Version 11 (modified by shunfa, 12 years ago) (diff) |
---|
Nutch1.5 + Solr3.6.1
下載
Steps
0. 前置環境設定
安裝JAVA,確認環境變數
$ vim ~/.bashrc
加入下列參數(or其他版本的Java路徑)
export JAVA_HOME=/usr/lib/jvm/java-6-sun/
1. Nutch設定
解壓縮nutch安裝包
$ tar zxvf apache-nutch-1.5-bin.tar.gz
- 解壓縮的資料路徑,以下開始以_[$NUTCH_HOME]_表示
確認是否可以執行
- 執行以下指令
$ [$NUTCH_HOME]/bin/nutch
- 執行結果
Usage: nutch COMMAND where COMMAND is one of: crawl one-step crawler for intranets readdb read / dump crawl db mergedb merge crawldb-s, with optional filtering readlinkdb read / dump link db inject inject new urls into the database generate generate new segments to fetch from crawl db freegen generate new segments to fetch from text files fetch fetch a segment's pages parse parse a segment's pages readseg read / dump segment data mergesegs merge several segments, with optional filtering and slicing updatedb update crawl db from segments after fetching invertlinks create a linkdb from parsed segments mergelinkdb merge linkdb-s, with optional filtering solrindex run the solr indexer on parsed segments and linkdb solrdedup remove duplicates from solr solrclean remove HTTP 301 and 404 documents from solr parsechecker check the parser for a given url indexchecker check the indexing filters for a given url domainstats calculate domain statistics from crawldb webgraph generate a web graph from existing segments linkrank run a link analysis program on the generated web graph scoreupdater updates the crawldb with linkrank scores nodedumper dumps the web graph's node scores plugin load a plugin and run one of its classes main() junit runs the given JUnit test or CLASSNAME run the class named CLASSNAME Most commands print help when invoked w/o parameters.
- 若出現以上片段,則執行環境OK!
設定爬取機器人名稱
$ vim [$NUTCH_HOME]/conf/nutch-site.xml
- 加入以下資訊:
<property> <name>http.agent.name</name> <value>My Nutch Spider</value> </property>
設定欲爬取的網址
- 建立網址資料(以爬取http://www.nchc.)
$ mkdir -p [$NUTCH_HOME]/urls $ echo "http://www.nchc.org.tw/tw/" >> [$NUTCH_HOME]/urls/seed.txt
設定filter
$ vim [$NUTCH_HOME]/conf/regex-urlfilter.txt
- 用下列文字取代原始設定
# accept anything else +.
透過指令執行爬取任務
- 深度3層,每層最多抓取五個文件
$ [$NUTCH_HOME]/bin/nutch crawl urls -dir crawl -depth 3 -topN 5 solrUrl is not set, indexing will be skipped... crawl started in: crawl rootUrlDir = urls threads = 10 depth = 3 solrUrl=null topN = 5 Injector: starting at 2012-09-11 16:25:29 Injector: crawlDb: crawl/crawldb Injector: urlDir: urls Injector: Converting injected urls to crawl db entries. ...(略)
- 出現以下訊息,表示已經抓取完成
...(續) LinkDb: URL filter: true LinkDb: internal links will be ignored.
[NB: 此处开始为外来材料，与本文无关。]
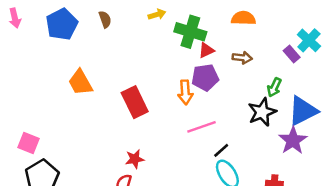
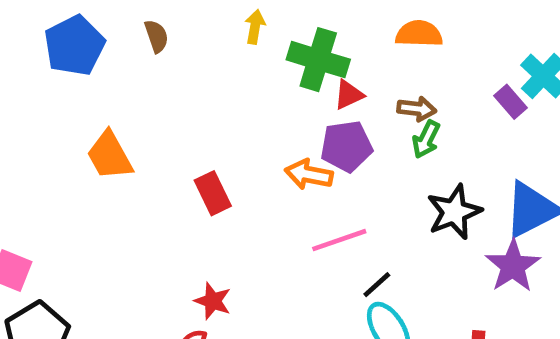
yellow arrow: (157, 14) -> (255, 27), turned -63
green arrow: (274, 87) -> (426, 139), moved
orange arrow: (185, 92) -> (309, 174), turned 105
red rectangle: (135, 102) -> (213, 193), size x0.7
red star: (135, 159) -> (213, 301), turned 30

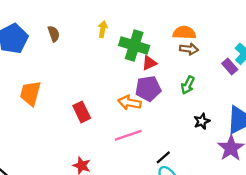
brown arrow: (417, 109) -> (189, 49), moved
orange trapezoid: (110, 156) -> (30, 93), turned 44
black star: (454, 212) -> (202, 121), size x0.6
pink line: (339, 240) -> (128, 135), moved

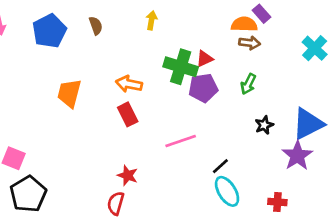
green cross: (134, 45) -> (181, 67), moved
purple rectangle: (230, 66) -> (262, 14), moved
orange arrow: (129, 103) -> (129, 84), moved

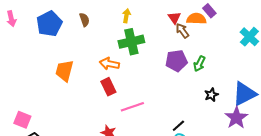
brown arrow: (250, 43) -> (182, 31), moved, turned -133
red triangle: (204, 59) -> (174, 18), moved, turned -40
green cross: (181, 67) -> (131, 42), moved, turned -30
purple pentagon: (203, 88) -> (176, 61), moved
pink line: (181, 141) -> (132, 107), moved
LinkDb: adding segment: file:/opt/nutch-1.5.1/crawl/segments/20120911164453 LinkDb: adding segment: file:/opt/nutch-1.5.1/crawl/segments/20120911162645 LinkDb: adding segment: file:/opt/nutch-1.5.1/crawl/segments/20120911141825 LinkDb: adding segment: file:/opt/nutch-1.5.1/crawl/segments/20120911164356 LinkDb: adding segment: file:/opt/nutch-1.5.1/crawl/segments/20120911141743 LinkDb: adding segment: file:/opt/nutch-1.5.1/crawl/segments/20120911162554 LinkDb: adding segment: file:/opt/nutch-1.5.1/crawl/segments/20120911164253 LinkDb: adding segment: file:/opt/nutch-1.5.1/crawl/segments/20120911162748 LinkDb: adding segment: file:/opt/nutch-1.5.1/crawl/segments/20120911142510 LinkDb: merging with existing linkdb: crawl/linkdb LinkDb: finished at 2012-09-11 16:46:29, elapsed: 00:00:41 crawl finished: crawl
2. 配置Solr
解壓縮Solr
$ tar zxvf apache-solr-3.6.1.tgz
- 解壓縮的資料路徑,以下開始以_[$SOLR_HOME]_表示
配置schema.xml
- 保持良好習慣,修改原始檔案前請先備份
$ mv [$SOLR_HOME]/example/solr/conf/schema.xml [$SOLR_HOME]/example/solr/conf/schema.xml.ori
- 將Nutch的配置複製到Solr中
$ cp [$NUTCH_HOME]/conf/schema.xml [$SOLR_HOME]/example/solr/conf/
啟動Solr
$ cd [$SOLR_HOME]/example $ java -jar start.jar
- 用瀏覽器開啟Solr
http://localhost:8983/solr/admin/ http://localhost:8983/solr/admin/stats.jsp
3. 將Nutch 的 index 匯入至 Solr
$ [$NUTCH_HOME]/bin/nutch solrindex http://127.0.0.1:8983/solr/ crawl/crawldb -linkdb crawl/linkdb crawl/segments/* SolrIndexer: starting at 2012-09-11 16:59:32 Indexing 99 documents ...
4. 修改Solr設定
- 根據官方文件步驟,無法順利完成"Query",當送出搜尋時,會出現text沒有定義之類的訊息,於是必須修改Solr相關的設定檔
1.修改schema.xml欄位
$ cd [$SOLR_HOME]/example/solr/conf $ vim schema.xml
- 修改行號如下:
# 31: <schema name="nutch" version="1.5"> # 80: <field name="content" type="text" stored="true" indexed="true"/>
2.修改solrconfig.xml欄位
$ cd [$SOLR_HOME]/example/solr/conf $ vim solrconfig.xml
- 修改如下:
把所有的<str name="df">text</str>改成<str name="df">content</str>
- 說明:由於目前的配置是nutch針對solr前一版本所撰寫,新版的配置預設以由text改成content(詳情可見schema.xml中的defaultSearchField項目)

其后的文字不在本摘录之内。